The excitement of the race and of being alone again and in command - more by the strength of his will than by position - added to the rare privilege of having Yabu in his power, filled him with unholy glee. "If it wasn't that the ship'd go down and me with her, I'd put her on the rocks just to see you drown, shit-face Yabu! For old Pieterzoon!"
But didn't Yabu save Rodrigues when you couldn't? Didn't he charge the bandits when you were ambushed? And he was brave tonight. Yes, he's a shit-face, but even so he's a brave shit-face and that's the truth.
The flask of sake was offered again. "Domo," he said.
The frigate was keeled over, close-hauled and greatly pleasing to him. "I couldn't do better," he said aloud to the wind. "But if I had her, I'd go through the boats and out to sea and never come back. I'd sail her home, somehow, and leave the Japans to the Japanese and to the pestilential Portuguese." He saw Yabu and the captain staring at him. "I wouldn't really, not yet. There's a Black Ship to catch and plunder to be had. And revenge, eh, Yabu-san?"
"Nan desu ka, Anjin-san? Nan ja?"
"Ichi-ban! Number one!" he replied, waving at the frigate. He drained the flask. Fujiko took it from him.
"Sake, Anjin-san?"
"Domo, iye, The two ships were very near the massed fishing boats now, the galley heading straight for the pass that had been deliberately left between them, the frigate on the last reach and turning for the harbor mouth. Here the wind freshened as the protecting headlands fell away, open sea half a mile ahead. Gusts billowed the frigate's sails, the shrouds crackling like pistol shots, froth now at her bow and in her wake.
The rowers were bathed with sweat and flagging. One man dropped. And another. The fifty-odd ronin-samurai were already in position. Ahead, archers in the fishing boats either side of the narrow channel were arming their bows. Blackthorne saw small braziers in many of the boats and he knew that the arrows would be fire arrows when they came.
He had prepared for battle as best he could. Yabu had understood that they would have to fight, and had understood fire arrows immediately. Blackthorne had erected protective wooden bulkheads around the helm. He had broken open some of the crates of muskets and had set those who could to arming them with powder and with shot. And he had brought several small kegs of powder up onto the quarterdeck and fused them.
When Santiago, the first mate, had helped him aboard the longboat, he had told him that Rodrigues was going to help, with God's good grace.
"Why?" he had asked.
"My Pilot says to tell you that he had you thrown overboard to sober you up, senhor. "
"Why?"
"Because, he said to tell you, Senhor Pilot, because there was danger aboard the Santa Theresa, danger for you."
"What danger?"
"You are to fight your own way out, he tells you, if you can. But he will help."
"Why?"
"For the Madonna's sweet sake, hold your heretic tongue and listen, I've little time."
Then the mate had told him about the shoals and the bearings and the way of the channel and the plan. And given him two pistols. "How good a shot are you, my Pilot asks."
"Poor," he had lied.
"Go with God, my Pilot said to tell you finally."
"And him - and you."
"For me I assign thee to hell!"
"Thy sister!"
Blackthorne had fused the kegs in case the cannon began and there was no plan, or if the plan proved false, and also against encroaching hostiles.

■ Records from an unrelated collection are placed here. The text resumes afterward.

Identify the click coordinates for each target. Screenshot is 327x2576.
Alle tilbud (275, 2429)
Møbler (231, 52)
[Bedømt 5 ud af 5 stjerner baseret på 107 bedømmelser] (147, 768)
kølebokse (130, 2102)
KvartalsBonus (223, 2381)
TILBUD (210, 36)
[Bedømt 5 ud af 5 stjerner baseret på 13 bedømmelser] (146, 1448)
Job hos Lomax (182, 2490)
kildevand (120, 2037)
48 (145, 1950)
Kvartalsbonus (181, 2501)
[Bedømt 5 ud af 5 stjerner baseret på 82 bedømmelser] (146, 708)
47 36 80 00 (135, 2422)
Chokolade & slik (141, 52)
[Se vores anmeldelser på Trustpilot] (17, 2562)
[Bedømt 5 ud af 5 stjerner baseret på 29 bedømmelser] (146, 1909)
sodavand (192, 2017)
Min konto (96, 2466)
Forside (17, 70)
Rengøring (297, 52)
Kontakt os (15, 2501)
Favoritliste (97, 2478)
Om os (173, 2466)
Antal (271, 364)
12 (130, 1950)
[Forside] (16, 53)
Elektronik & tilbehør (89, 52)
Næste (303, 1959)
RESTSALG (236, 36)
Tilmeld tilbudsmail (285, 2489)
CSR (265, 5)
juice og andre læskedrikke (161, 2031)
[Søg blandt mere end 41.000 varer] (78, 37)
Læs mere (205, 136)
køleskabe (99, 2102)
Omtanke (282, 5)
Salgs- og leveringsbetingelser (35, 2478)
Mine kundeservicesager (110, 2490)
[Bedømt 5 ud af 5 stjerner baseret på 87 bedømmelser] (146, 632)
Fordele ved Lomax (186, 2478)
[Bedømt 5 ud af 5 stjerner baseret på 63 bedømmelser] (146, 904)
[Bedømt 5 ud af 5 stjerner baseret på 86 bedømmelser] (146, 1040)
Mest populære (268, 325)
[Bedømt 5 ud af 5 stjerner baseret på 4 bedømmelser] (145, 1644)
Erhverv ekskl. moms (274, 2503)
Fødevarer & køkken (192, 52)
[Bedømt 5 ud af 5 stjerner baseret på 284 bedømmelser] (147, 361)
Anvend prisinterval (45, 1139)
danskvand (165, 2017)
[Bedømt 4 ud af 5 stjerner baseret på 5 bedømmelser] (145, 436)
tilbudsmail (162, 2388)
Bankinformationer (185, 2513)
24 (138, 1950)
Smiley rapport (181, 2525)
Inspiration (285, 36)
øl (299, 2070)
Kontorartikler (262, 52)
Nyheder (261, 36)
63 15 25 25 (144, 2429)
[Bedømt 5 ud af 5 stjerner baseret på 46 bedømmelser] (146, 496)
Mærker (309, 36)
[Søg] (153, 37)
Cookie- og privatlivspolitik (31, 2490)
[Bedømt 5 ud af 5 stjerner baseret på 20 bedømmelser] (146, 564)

Even such a little keg, the fuse alight, floated against the side of the frigate would sink her as surely as a seventy-gun broadside. It doesn't matter how small the keg, he thought, providing it guts her.
"Isogi for your lives!" he called out and took the helm, thanking God for Rodrigues and the brightness of the moon.
Here at the mouth the harbor narrowed to four hundred yards. Deep water was almost shore to shore, the rock headlands rising sharp from the sea.